The elastic deflection and ultimate bearing capacity of cracked eccentric thin-walled columns

The influence of cracks on the elastic deflection and ultimate bearing capacity of eccentric thin-walled columns with both ends pinned was studied in this paper. First, a method was developed and applied to determine the elastic deflection of the eccentric thin-walled columns containing some model-I cracks. A trigonometric series solution of the elastic deflection equation was obtained by the Rayleigh-Ritz energy method. Compared with the solution presented in Okamura (1981), this solution meets the needs of compatibility of deformation and is useful for thin-walled columns. Second, a two-criteria approach to determine the stability factor ${\varphi}$ has been suggested and its analytical formula has been derived. Finally, as an example, box columns with a center through-wall crack were analyzed and calculated.
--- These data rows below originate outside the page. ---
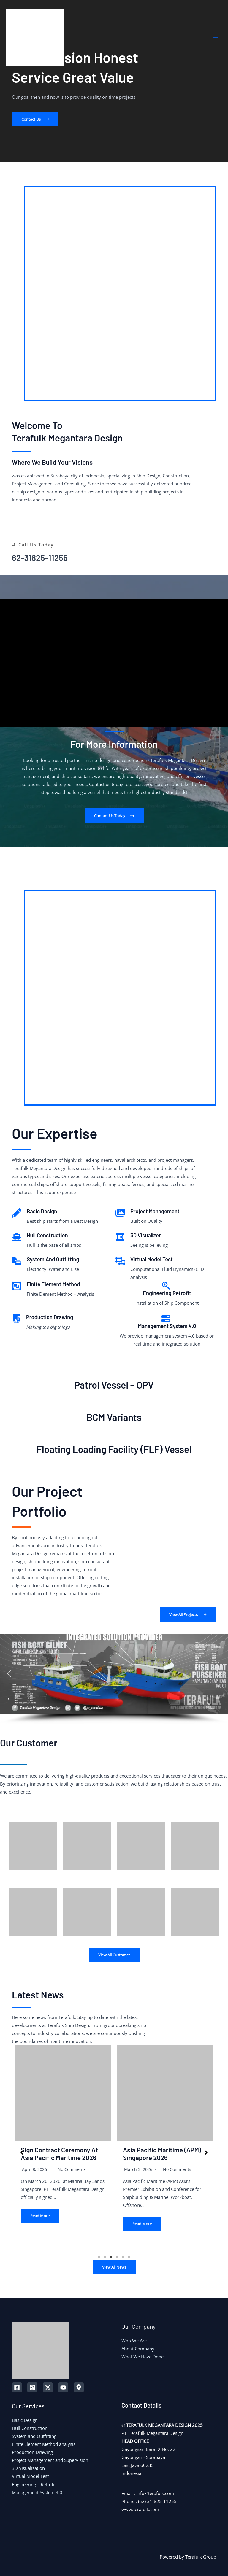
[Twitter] (48, 2387)
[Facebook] (17, 2387)
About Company (137, 2349)
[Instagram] (32, 2387)
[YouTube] (63, 2387)
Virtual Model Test (30, 2476)
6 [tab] (129, 2257)
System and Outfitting (34, 2436)
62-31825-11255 (40, 558)
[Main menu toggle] (216, 37)
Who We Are (134, 2341)
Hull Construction (30, 2428)
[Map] (79, 2387)
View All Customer (114, 1954)
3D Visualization (28, 2468)
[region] (114, 1679)
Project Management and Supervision (50, 2460)
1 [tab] (99, 2257)
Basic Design (25, 2420)
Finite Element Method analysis (43, 2444)
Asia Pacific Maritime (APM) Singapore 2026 (162, 2153)
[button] (35, 119)
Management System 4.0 (37, 2492)
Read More (40, 2215)
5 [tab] (123, 2257)
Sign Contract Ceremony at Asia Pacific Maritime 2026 (59, 2153)
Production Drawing (32, 2452)
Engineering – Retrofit (34, 2484)
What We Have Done (142, 2357)
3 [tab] (111, 2257)
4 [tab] (117, 2257)
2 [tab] (105, 2257)
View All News (114, 2267)
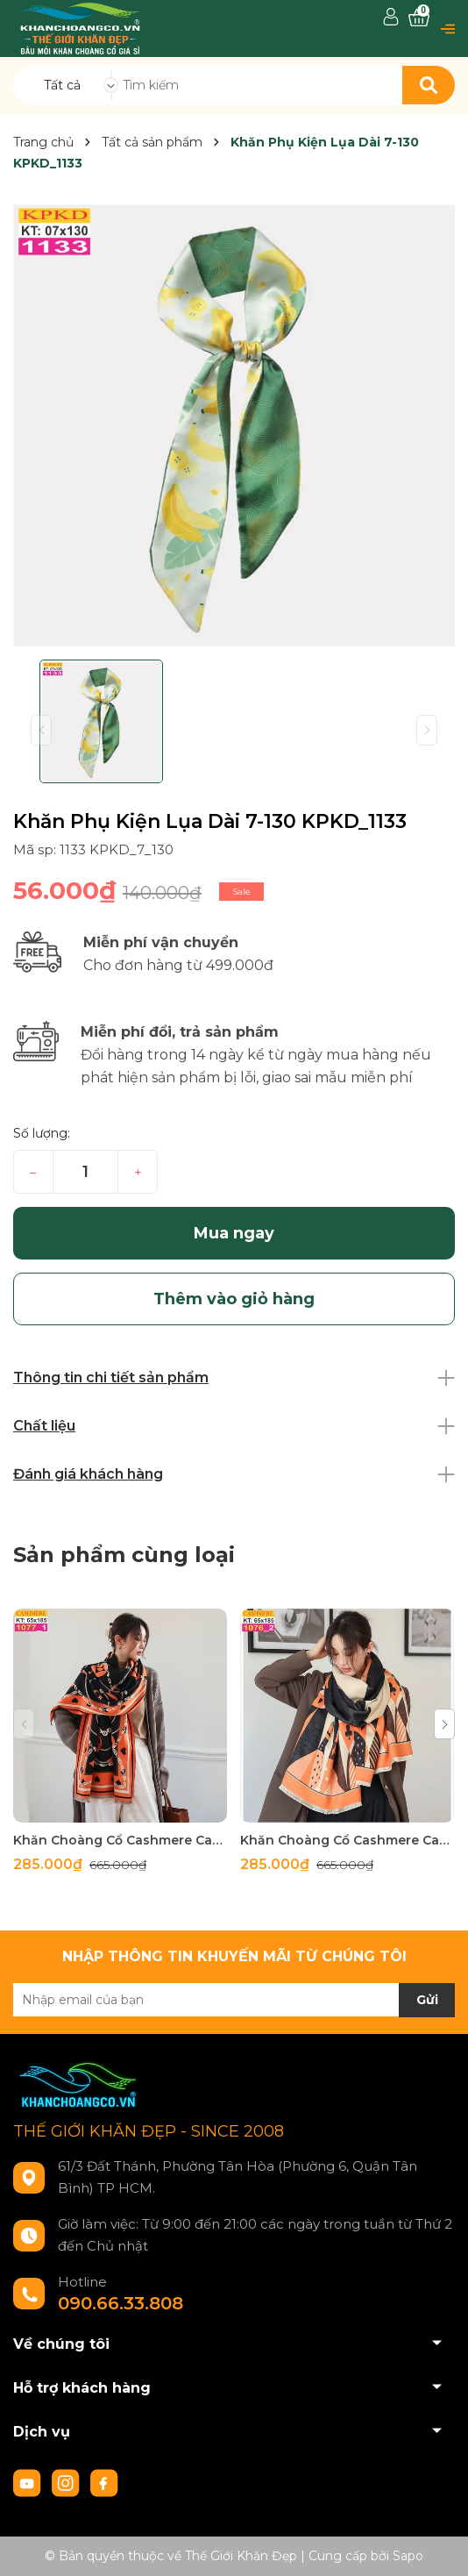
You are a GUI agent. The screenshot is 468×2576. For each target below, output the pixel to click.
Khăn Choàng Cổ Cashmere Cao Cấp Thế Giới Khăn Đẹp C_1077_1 (120, 1840)
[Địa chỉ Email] (234, 1999)
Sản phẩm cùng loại (124, 1554)
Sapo (408, 2556)
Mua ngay (234, 1233)
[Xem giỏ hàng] (419, 18)
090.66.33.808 (120, 2303)
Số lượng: (41, 1133)
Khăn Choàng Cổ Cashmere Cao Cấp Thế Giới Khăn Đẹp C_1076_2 (347, 1840)
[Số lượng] (85, 1172)
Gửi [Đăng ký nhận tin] (427, 2000)
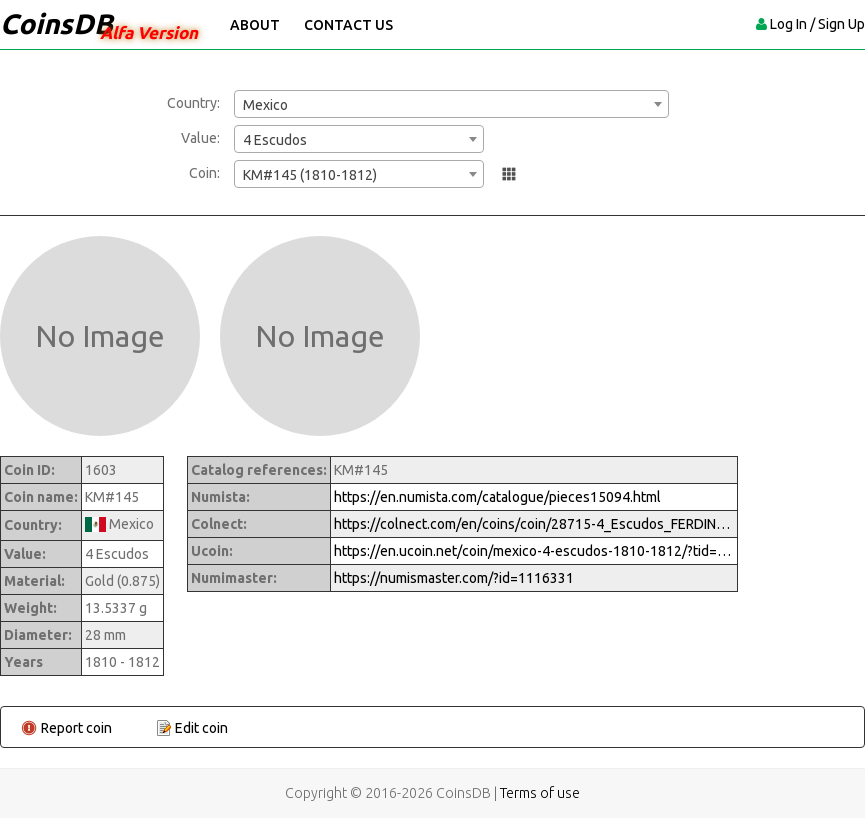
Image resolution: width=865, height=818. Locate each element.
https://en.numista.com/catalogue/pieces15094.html (497, 497)
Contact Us (348, 25)
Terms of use (540, 793)
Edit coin (201, 728)
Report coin (76, 728)
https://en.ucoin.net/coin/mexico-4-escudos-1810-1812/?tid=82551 (534, 551)
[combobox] (451, 104)
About (255, 25)
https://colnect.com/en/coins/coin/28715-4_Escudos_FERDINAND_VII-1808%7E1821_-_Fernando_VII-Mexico (534, 524)
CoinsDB (56, 23)
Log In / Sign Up (817, 24)
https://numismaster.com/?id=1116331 (454, 578)
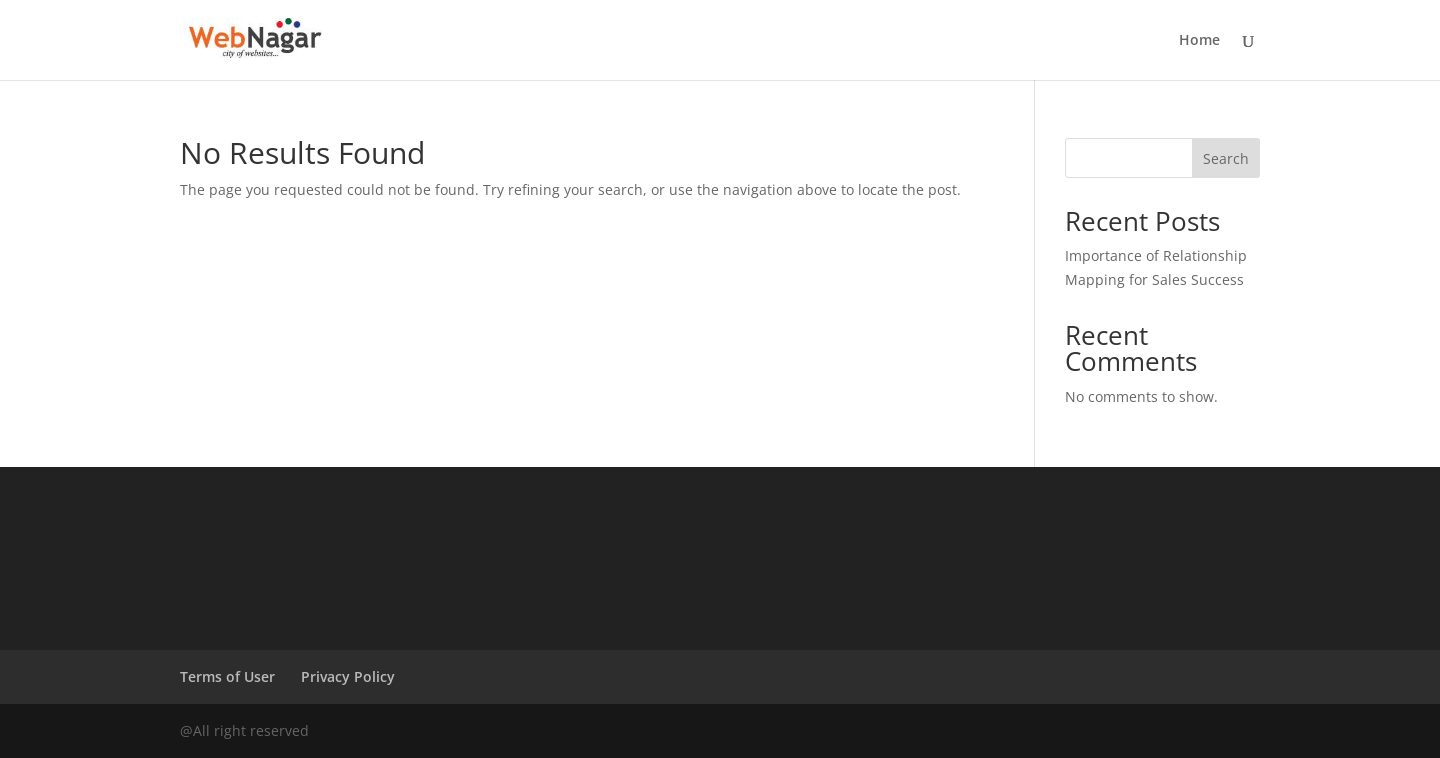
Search (1226, 158)
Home (1199, 41)
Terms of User (227, 676)
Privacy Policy (348, 676)
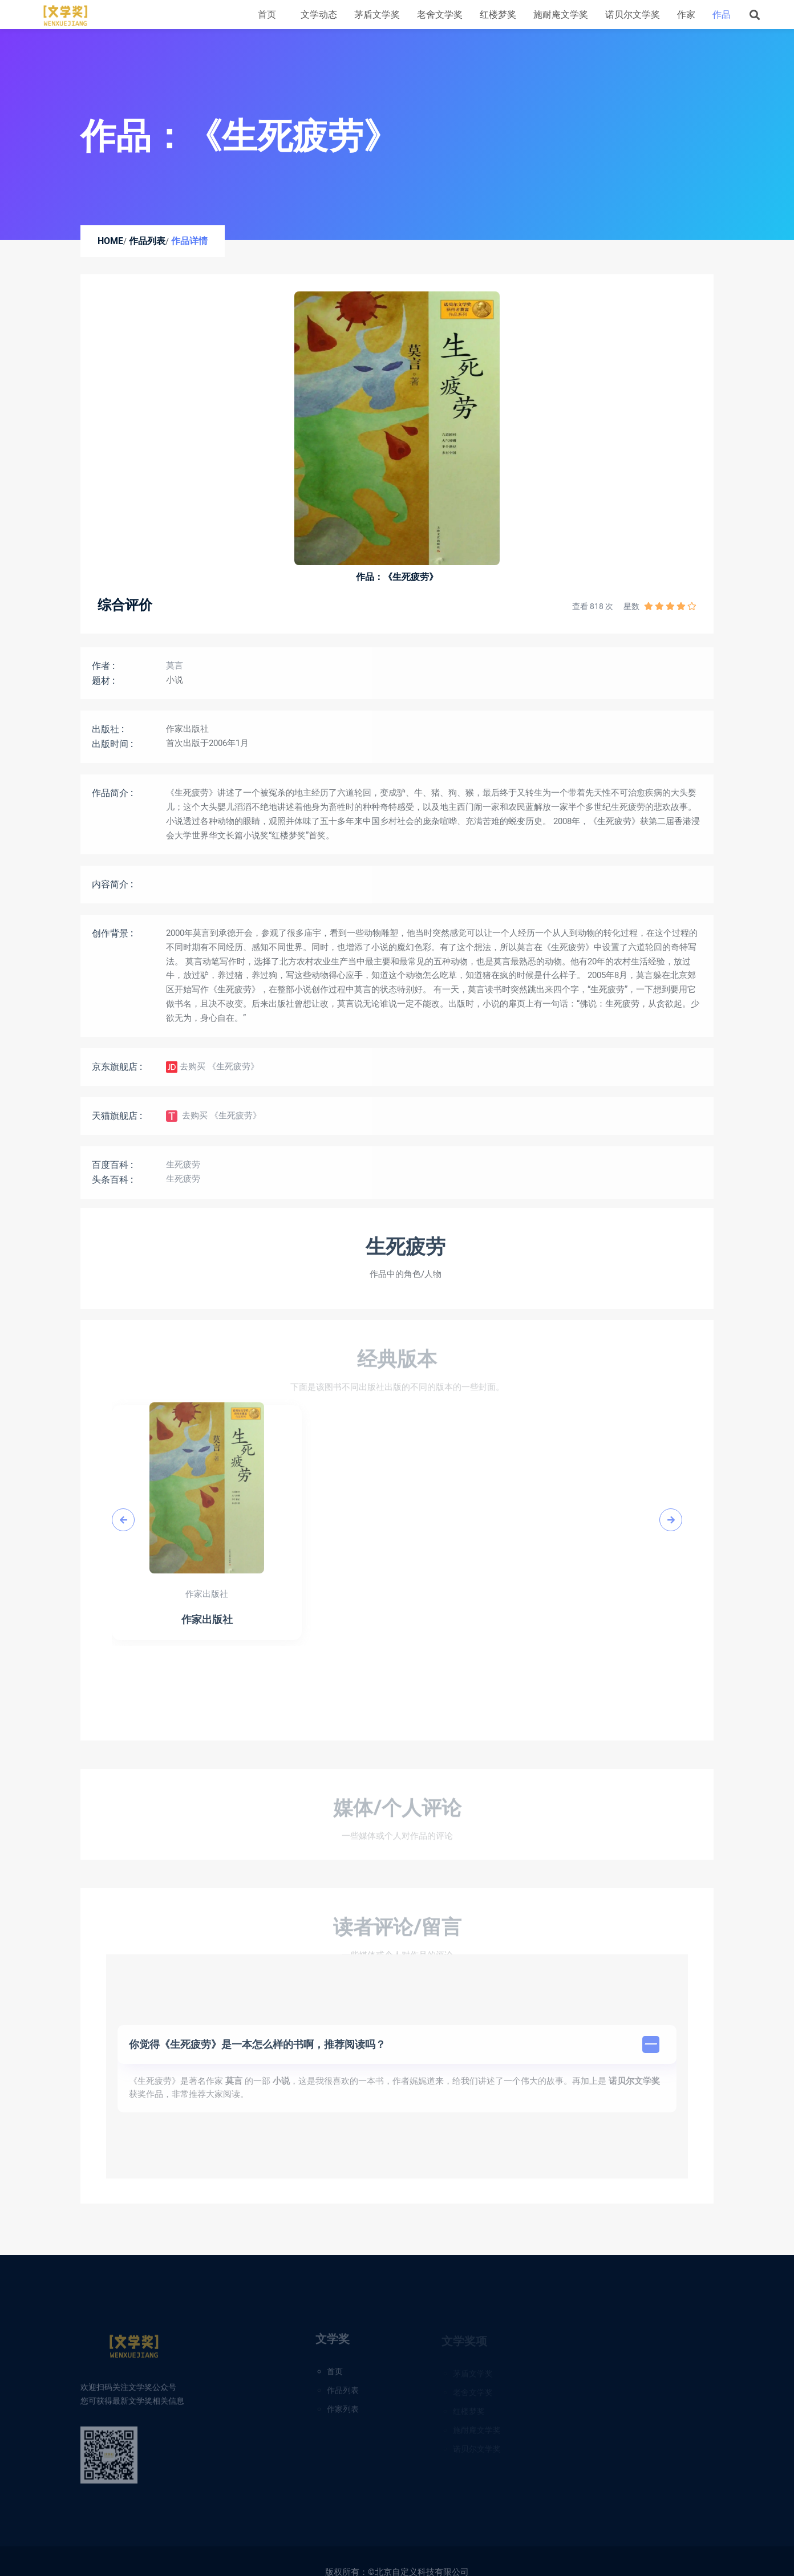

The effects of cracks on both the maximum deflection and the stability coefficient ${\varphi}$ for various crack lengths or eccentricities were illustrated and discussed. The analytical and numerical results of tests on the columns show that the deflection increment caused by the cracks increases with increased crack length or eccentricity, and the critical transition crack length from yielding failure to fracture failure ${\xi}_c$ is found to decrease with an increase of the slenderness ratio or eccentricity.